Distance walked: around 12 miles

Cumulative total of miles walked along The Wales Coast Path: 547

The official website of the Wales Coast path is

OS map required:  OL 18 – Harlech, Porthmadog & Bala

I get all my maps from Dash4it. They are well discounted, and delivery is free and fast.


I had stayed last night at Byrdir House bed and breakfast (£55 a room). I had a nice large room at the front with an en suite (shower). The only problem was that the toilet was not fixed to the floor properly, which was slightly unsettling. And in order to get a wi-fi connection I had to sit on the stairs outside my room.  Oh, and for the life of me I could not work out how to make the TV talk to the satellite receiver (some instructions would help).

Breakfast was a fine affair, prepared by my host in his chefs whites. The fresh croissant and rolls were a great start and the excellent cooked breakfast was presented as a work of art, some toast on the plate being cut into a series of circles and stacked like a sand castle.

Another dull day greeted me as I made my way back up the main street and down the steep hill past Harlech castle.

Harlech Castle, photographed by Charles Hawes

The new visitor centre and cranes are just over to the right.

It wasn’t the most inspiring of starts to the day’s walk; a half a mile by the A496 was followed by a squelch across some fields.

Field on the Wales Coast path near Harlech, photographed by Charles Hawes


 They led to a concrete road running along the edge of a woodland.

Access road near Morfa Harlech, photographed from The Wales Coast Path by Charles Hawes

Well at least this road does not have any traffic

At the end of this road was a waste disposal site.  On the map, right by the site it says “Morfa Harlech”  (a national Nature Reserve) . Which seems quite funny now.

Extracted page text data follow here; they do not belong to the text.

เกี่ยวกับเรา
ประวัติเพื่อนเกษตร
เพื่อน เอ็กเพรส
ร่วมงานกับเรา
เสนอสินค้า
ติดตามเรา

waste disposal site near Morfa harlech, Gwynedd, photographed from The Wales Coast Path by Charles Hawes

It wasn’t smelly

Things improved as I approached the farm called Glan-y-Mor where there were new-born lambs…

Newly born lamb at Glan y Mor farm, photographed from The Wales Coast Path by Charles Hawes

We, like lambs, (as well as sheep)

….a small flock of noisy geese….

Geese at Glan y Mor farm, photographed from the Wales Coast Path by Charles Hawes

I think geese have an attitude problem

…and some fine cattle.

Cattle at Glan y Mor farm,Gwynedd, photographed from The Wales Coast Path by Charles Hawes

Lovely colour, what breed are they?

E I E I O (sung).

The path rounds the base of a low hill and then rises slightly as it makes for the estuary of the River Dwyryd. On the opposite side of this wide river mouth is PortmeirionClough Williams Ellis’s Italianate conceit which we were kind enough to include in Discovering Welsh Gardens (it’s not often I have had an opportunity to plug this wonderful book, so stop complaining).

View of Portmeirion across the River Dwyryd estuary, photographed from The Wales Coast Path by Charles Hawes

I definitely should have taken a better version of this for Discovering Welsh Gardens

The marshes force the path to head inland past the church of St Michael on the beaches at Ynys. My Cicerone Guide says that in the Middle Ages, the site was an island only accessible by boat or at low tide.

The church of St Michael at Ynys, Gwynedd, photographed from The Wales Coast Path by Charles Hawes

It Only dates from 1871;very simple but nicely proportioned

I was in good time so went into the churchyard for a nosey around. Sadly the church was shut. I was a little surprised to find a “very old” Chinese proverb (as opposed to any Old Testament one) pinned up on the notice board.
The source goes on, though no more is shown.